What you have to do :: Restate, word for word, the run of lines that starts at the line containing "Segment: right iliac" and ends with the final line of the listing. Leave pictures out.

Records supplied ::

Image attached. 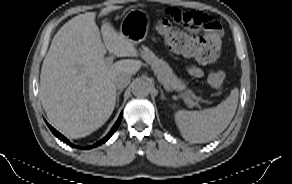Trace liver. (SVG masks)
<instances>
[{"instance_id":"obj_1","label":"liver","mask_w":292,"mask_h":184,"mask_svg":"<svg viewBox=\"0 0 292 184\" xmlns=\"http://www.w3.org/2000/svg\"><path fill=\"white\" fill-rule=\"evenodd\" d=\"M118 9L110 6L99 16ZM95 12L69 20L52 39L40 74L39 96L50 123L70 138L90 135L111 116L116 103L115 79L134 75L139 60L125 59L107 64L106 49L118 57H137L134 44L110 23L101 28Z\"/></svg>"}]
</instances>
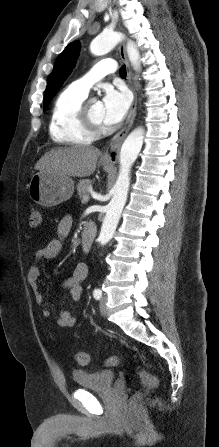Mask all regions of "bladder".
Wrapping results in <instances>:
<instances>
[{
  "label": "bladder",
  "mask_w": 219,
  "mask_h": 447,
  "mask_svg": "<svg viewBox=\"0 0 219 447\" xmlns=\"http://www.w3.org/2000/svg\"><path fill=\"white\" fill-rule=\"evenodd\" d=\"M71 375L79 388L89 391L109 390L114 386L117 377V374L111 370H73Z\"/></svg>",
  "instance_id": "1"
}]
</instances>
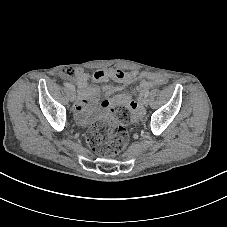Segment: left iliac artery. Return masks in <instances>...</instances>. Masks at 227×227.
Masks as SVG:
<instances>
[{"label": "left iliac artery", "instance_id": "44dca946", "mask_svg": "<svg viewBox=\"0 0 227 227\" xmlns=\"http://www.w3.org/2000/svg\"><path fill=\"white\" fill-rule=\"evenodd\" d=\"M144 96H145V97H148V96H149V91H148V90L145 91Z\"/></svg>", "mask_w": 227, "mask_h": 227}]
</instances>
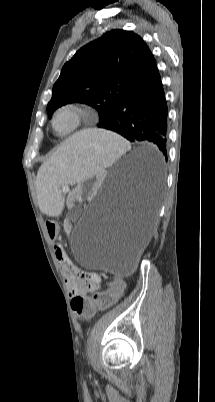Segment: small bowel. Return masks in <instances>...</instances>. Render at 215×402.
Returning <instances> with one entry per match:
<instances>
[{
    "label": "small bowel",
    "mask_w": 215,
    "mask_h": 402,
    "mask_svg": "<svg viewBox=\"0 0 215 402\" xmlns=\"http://www.w3.org/2000/svg\"><path fill=\"white\" fill-rule=\"evenodd\" d=\"M54 250L56 257L60 262L65 263L68 261V256L61 244L54 243ZM63 274L70 295H72L73 298L78 295L85 296L86 293L97 290L100 286L101 278L95 273H93L91 278L84 279L77 273L63 267Z\"/></svg>",
    "instance_id": "small-bowel-1"
}]
</instances>
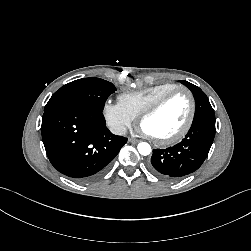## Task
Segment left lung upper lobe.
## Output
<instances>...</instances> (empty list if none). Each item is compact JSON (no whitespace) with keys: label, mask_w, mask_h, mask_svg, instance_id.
Returning a JSON list of instances; mask_svg holds the SVG:
<instances>
[{"label":"left lung upper lobe","mask_w":251,"mask_h":251,"mask_svg":"<svg viewBox=\"0 0 251 251\" xmlns=\"http://www.w3.org/2000/svg\"><path fill=\"white\" fill-rule=\"evenodd\" d=\"M181 83L186 85L192 91L196 100V111L193 121L203 117L215 118L214 110L205 93L192 83L187 81H181Z\"/></svg>","instance_id":"left-lung-upper-lobe-1"}]
</instances>
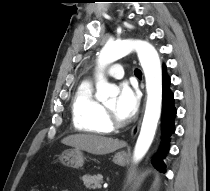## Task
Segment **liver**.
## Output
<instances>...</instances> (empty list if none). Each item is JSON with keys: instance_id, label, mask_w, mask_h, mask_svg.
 <instances>
[{"instance_id": "6515ba94", "label": "liver", "mask_w": 210, "mask_h": 191, "mask_svg": "<svg viewBox=\"0 0 210 191\" xmlns=\"http://www.w3.org/2000/svg\"><path fill=\"white\" fill-rule=\"evenodd\" d=\"M62 144L96 155L112 153L125 146V142L93 134H75L65 137Z\"/></svg>"}]
</instances>
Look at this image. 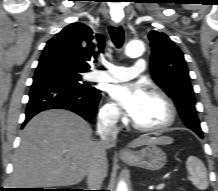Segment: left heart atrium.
<instances>
[{"instance_id": "left-heart-atrium-1", "label": "left heart atrium", "mask_w": 218, "mask_h": 191, "mask_svg": "<svg viewBox=\"0 0 218 191\" xmlns=\"http://www.w3.org/2000/svg\"><path fill=\"white\" fill-rule=\"evenodd\" d=\"M111 96L134 119L147 99L148 92L142 84L132 83L114 86L111 89Z\"/></svg>"}]
</instances>
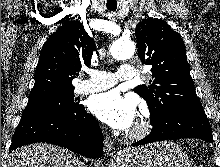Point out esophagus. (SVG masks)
<instances>
[{
  "label": "esophagus",
  "instance_id": "1",
  "mask_svg": "<svg viewBox=\"0 0 220 167\" xmlns=\"http://www.w3.org/2000/svg\"><path fill=\"white\" fill-rule=\"evenodd\" d=\"M104 153L109 157H116L114 142L108 135L104 139Z\"/></svg>",
  "mask_w": 220,
  "mask_h": 167
}]
</instances>
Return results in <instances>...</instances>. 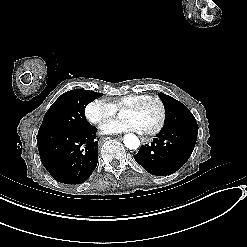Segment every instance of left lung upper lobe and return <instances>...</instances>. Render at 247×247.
<instances>
[{"mask_svg":"<svg viewBox=\"0 0 247 247\" xmlns=\"http://www.w3.org/2000/svg\"><path fill=\"white\" fill-rule=\"evenodd\" d=\"M159 97L165 104L166 120L165 129H174L179 127H195L197 122L189 109L173 97L160 92Z\"/></svg>","mask_w":247,"mask_h":247,"instance_id":"1","label":"left lung upper lobe"}]
</instances>
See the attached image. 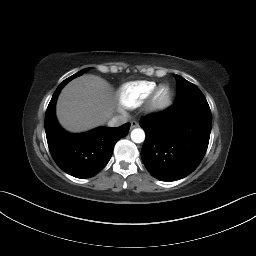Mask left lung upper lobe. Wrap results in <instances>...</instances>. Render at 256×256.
<instances>
[{
  "mask_svg": "<svg viewBox=\"0 0 256 256\" xmlns=\"http://www.w3.org/2000/svg\"><path fill=\"white\" fill-rule=\"evenodd\" d=\"M175 79L178 83V97L176 103H182L195 99H206L199 88L193 83L185 80L179 75H176Z\"/></svg>",
  "mask_w": 256,
  "mask_h": 256,
  "instance_id": "left-lung-upper-lobe-1",
  "label": "left lung upper lobe"
}]
</instances>
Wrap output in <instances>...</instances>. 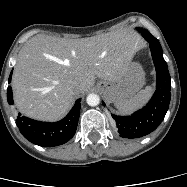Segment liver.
<instances>
[{"instance_id":"6515ba94","label":"liver","mask_w":187,"mask_h":187,"mask_svg":"<svg viewBox=\"0 0 187 187\" xmlns=\"http://www.w3.org/2000/svg\"><path fill=\"white\" fill-rule=\"evenodd\" d=\"M140 39L118 30L82 39L39 34L18 54L12 77L14 101L21 113L37 120L54 121L71 108L98 77L117 81L127 71ZM77 85V92L69 87Z\"/></svg>"}]
</instances>
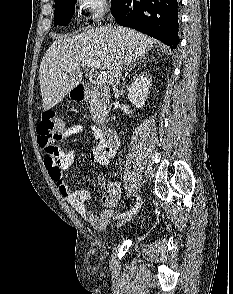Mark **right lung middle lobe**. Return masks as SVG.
<instances>
[{
  "label": "right lung middle lobe",
  "instance_id": "1",
  "mask_svg": "<svg viewBox=\"0 0 233 294\" xmlns=\"http://www.w3.org/2000/svg\"><path fill=\"white\" fill-rule=\"evenodd\" d=\"M77 0H55L54 26L67 25L72 18ZM115 0H112V3Z\"/></svg>",
  "mask_w": 233,
  "mask_h": 294
}]
</instances>
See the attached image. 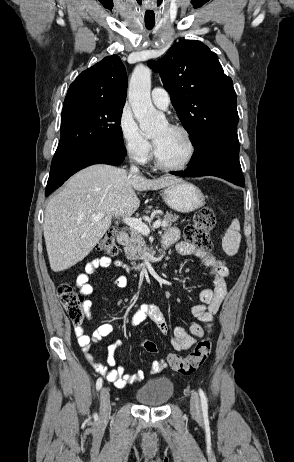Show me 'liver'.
Segmentation results:
<instances>
[{
  "label": "liver",
  "mask_w": 294,
  "mask_h": 462,
  "mask_svg": "<svg viewBox=\"0 0 294 462\" xmlns=\"http://www.w3.org/2000/svg\"><path fill=\"white\" fill-rule=\"evenodd\" d=\"M181 179H147L97 164L73 175L47 204L43 233L50 267L64 271L83 260L103 237L112 218L130 217L140 206L135 191L158 190ZM104 217L93 220L92 216Z\"/></svg>",
  "instance_id": "liver-1"
}]
</instances>
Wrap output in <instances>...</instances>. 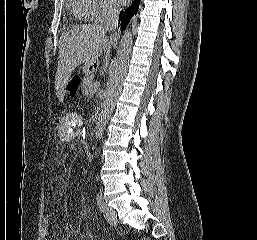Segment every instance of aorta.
<instances>
[{
    "mask_svg": "<svg viewBox=\"0 0 257 240\" xmlns=\"http://www.w3.org/2000/svg\"><path fill=\"white\" fill-rule=\"evenodd\" d=\"M132 42V32L130 29H126L120 41L117 60L111 70L106 99L102 105V110L96 123V139L102 138L105 126L114 111L117 99L121 93L131 56Z\"/></svg>",
    "mask_w": 257,
    "mask_h": 240,
    "instance_id": "1",
    "label": "aorta"
}]
</instances>
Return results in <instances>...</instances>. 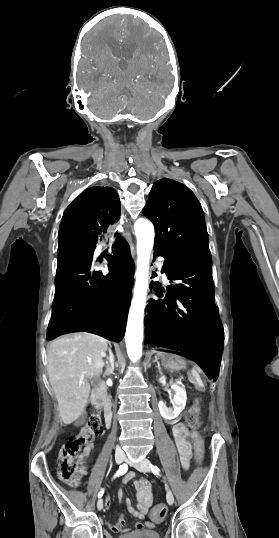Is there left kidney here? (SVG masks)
Listing matches in <instances>:
<instances>
[{"label": "left kidney", "mask_w": 279, "mask_h": 538, "mask_svg": "<svg viewBox=\"0 0 279 538\" xmlns=\"http://www.w3.org/2000/svg\"><path fill=\"white\" fill-rule=\"evenodd\" d=\"M159 382H166L165 376H162ZM171 390H174V398L172 402V404H174L173 408H167L164 402H159L158 404L160 414L165 420H175L180 412H183L186 406L187 396L185 386H181V384H172Z\"/></svg>", "instance_id": "5707ae66"}]
</instances>
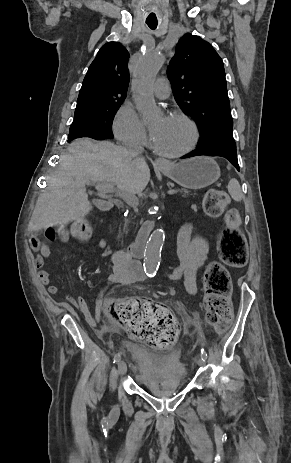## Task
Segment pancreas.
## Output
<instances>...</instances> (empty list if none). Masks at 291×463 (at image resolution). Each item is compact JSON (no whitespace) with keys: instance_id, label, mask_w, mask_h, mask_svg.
<instances>
[{"instance_id":"1","label":"pancreas","mask_w":291,"mask_h":463,"mask_svg":"<svg viewBox=\"0 0 291 463\" xmlns=\"http://www.w3.org/2000/svg\"><path fill=\"white\" fill-rule=\"evenodd\" d=\"M176 191L183 198H187V197H190V196L194 197L196 195L195 193H192V192H190V191H188V190H186L184 188H182V189L177 188Z\"/></svg>"}]
</instances>
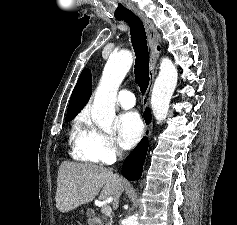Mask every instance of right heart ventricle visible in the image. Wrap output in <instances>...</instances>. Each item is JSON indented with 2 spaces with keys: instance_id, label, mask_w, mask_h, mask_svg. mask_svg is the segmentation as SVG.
<instances>
[{
  "instance_id": "e07e8e85",
  "label": "right heart ventricle",
  "mask_w": 237,
  "mask_h": 225,
  "mask_svg": "<svg viewBox=\"0 0 237 225\" xmlns=\"http://www.w3.org/2000/svg\"><path fill=\"white\" fill-rule=\"evenodd\" d=\"M87 119L85 116H79L73 125L71 131V141L73 144V157L80 161L94 162L88 155L85 148V138L87 133Z\"/></svg>"
}]
</instances>
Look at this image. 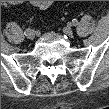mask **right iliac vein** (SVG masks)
I'll return each mask as SVG.
<instances>
[{
    "mask_svg": "<svg viewBox=\"0 0 109 109\" xmlns=\"http://www.w3.org/2000/svg\"><path fill=\"white\" fill-rule=\"evenodd\" d=\"M26 37L30 40H33L35 38V33L32 30H29L28 32H26Z\"/></svg>",
    "mask_w": 109,
    "mask_h": 109,
    "instance_id": "1",
    "label": "right iliac vein"
}]
</instances>
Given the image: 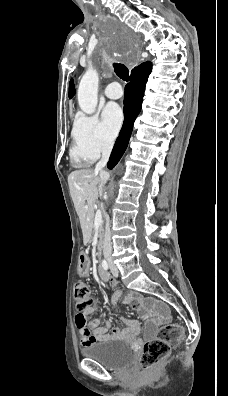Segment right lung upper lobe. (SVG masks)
I'll list each match as a JSON object with an SVG mask.
<instances>
[{
    "mask_svg": "<svg viewBox=\"0 0 228 396\" xmlns=\"http://www.w3.org/2000/svg\"><path fill=\"white\" fill-rule=\"evenodd\" d=\"M74 94H75V87L73 81L71 80L69 86V98H72Z\"/></svg>",
    "mask_w": 228,
    "mask_h": 396,
    "instance_id": "cb5924a9",
    "label": "right lung upper lobe"
}]
</instances>
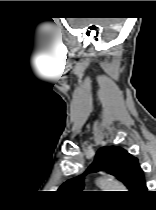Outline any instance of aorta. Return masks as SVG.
<instances>
[{"label":"aorta","instance_id":"762f6f07","mask_svg":"<svg viewBox=\"0 0 156 210\" xmlns=\"http://www.w3.org/2000/svg\"><path fill=\"white\" fill-rule=\"evenodd\" d=\"M98 184L102 189H105V191H120L124 189L118 181L109 177L100 178Z\"/></svg>","mask_w":156,"mask_h":210}]
</instances>
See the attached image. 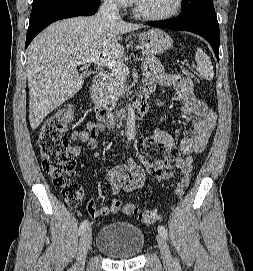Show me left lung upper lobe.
I'll return each instance as SVG.
<instances>
[{
    "mask_svg": "<svg viewBox=\"0 0 253 271\" xmlns=\"http://www.w3.org/2000/svg\"><path fill=\"white\" fill-rule=\"evenodd\" d=\"M212 5L213 0H183L182 13L179 16L187 19L204 12L207 7Z\"/></svg>",
    "mask_w": 253,
    "mask_h": 271,
    "instance_id": "obj_1",
    "label": "left lung upper lobe"
}]
</instances>
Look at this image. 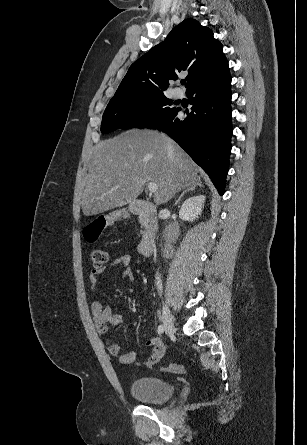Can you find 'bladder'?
I'll list each match as a JSON object with an SVG mask.
<instances>
[{
    "instance_id": "obj_1",
    "label": "bladder",
    "mask_w": 307,
    "mask_h": 445,
    "mask_svg": "<svg viewBox=\"0 0 307 445\" xmlns=\"http://www.w3.org/2000/svg\"><path fill=\"white\" fill-rule=\"evenodd\" d=\"M130 392L134 398L141 402L160 404L173 396L174 386L162 378L146 376L133 380Z\"/></svg>"
}]
</instances>
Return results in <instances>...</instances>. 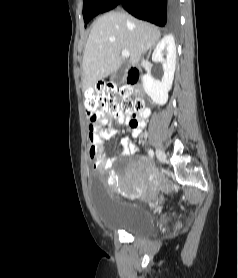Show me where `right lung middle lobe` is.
I'll use <instances>...</instances> for the list:
<instances>
[{
    "instance_id": "1",
    "label": "right lung middle lobe",
    "mask_w": 238,
    "mask_h": 278,
    "mask_svg": "<svg viewBox=\"0 0 238 278\" xmlns=\"http://www.w3.org/2000/svg\"><path fill=\"white\" fill-rule=\"evenodd\" d=\"M104 0H84L83 17L85 26L94 17L95 12Z\"/></svg>"
}]
</instances>
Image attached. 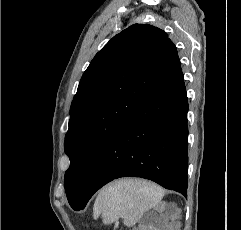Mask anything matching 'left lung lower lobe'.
Returning a JSON list of instances; mask_svg holds the SVG:
<instances>
[{"label": "left lung lower lobe", "mask_w": 241, "mask_h": 230, "mask_svg": "<svg viewBox=\"0 0 241 230\" xmlns=\"http://www.w3.org/2000/svg\"><path fill=\"white\" fill-rule=\"evenodd\" d=\"M188 101L181 66L102 147L74 210L120 177H141L186 195Z\"/></svg>", "instance_id": "left-lung-lower-lobe-1"}]
</instances>
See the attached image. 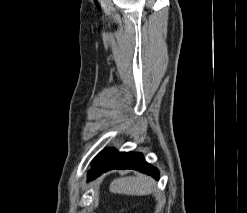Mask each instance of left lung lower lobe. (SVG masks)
<instances>
[{
  "label": "left lung lower lobe",
  "mask_w": 247,
  "mask_h": 213,
  "mask_svg": "<svg viewBox=\"0 0 247 213\" xmlns=\"http://www.w3.org/2000/svg\"><path fill=\"white\" fill-rule=\"evenodd\" d=\"M88 172V181L112 169H134L159 179L157 168L148 164L141 153L117 152L115 149H105L92 160Z\"/></svg>",
  "instance_id": "obj_1"
}]
</instances>
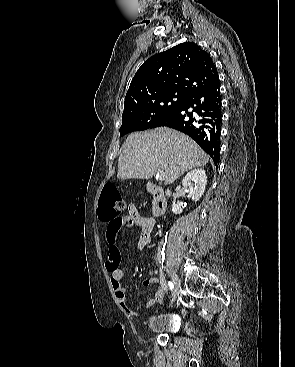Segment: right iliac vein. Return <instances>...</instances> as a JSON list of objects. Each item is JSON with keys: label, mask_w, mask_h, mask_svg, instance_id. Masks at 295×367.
I'll list each match as a JSON object with an SVG mask.
<instances>
[{"label": "right iliac vein", "mask_w": 295, "mask_h": 367, "mask_svg": "<svg viewBox=\"0 0 295 367\" xmlns=\"http://www.w3.org/2000/svg\"><path fill=\"white\" fill-rule=\"evenodd\" d=\"M172 280L174 285V298L172 300L173 303L179 295L181 283L179 277L175 273L172 276Z\"/></svg>", "instance_id": "63e3f726"}]
</instances>
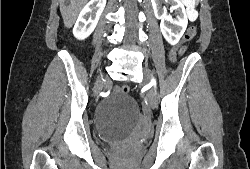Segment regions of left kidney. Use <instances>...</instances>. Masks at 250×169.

Solution to this exercise ::
Segment: right iliac vein. Return <instances>...</instances> as a JSON list of objects. Each item is JSON with keys: label, mask_w, mask_h, mask_svg, instance_id. Masks at 295×367.
I'll list each match as a JSON object with an SVG mask.
<instances>
[{"label": "right iliac vein", "mask_w": 295, "mask_h": 367, "mask_svg": "<svg viewBox=\"0 0 295 367\" xmlns=\"http://www.w3.org/2000/svg\"><path fill=\"white\" fill-rule=\"evenodd\" d=\"M172 280L174 285V298L172 300L173 303L179 295L181 283L179 277L175 273L172 276Z\"/></svg>", "instance_id": "63e3f726"}]
</instances>
Segment regions of left kidney. Use <instances>...</instances>. Masks at 250×169.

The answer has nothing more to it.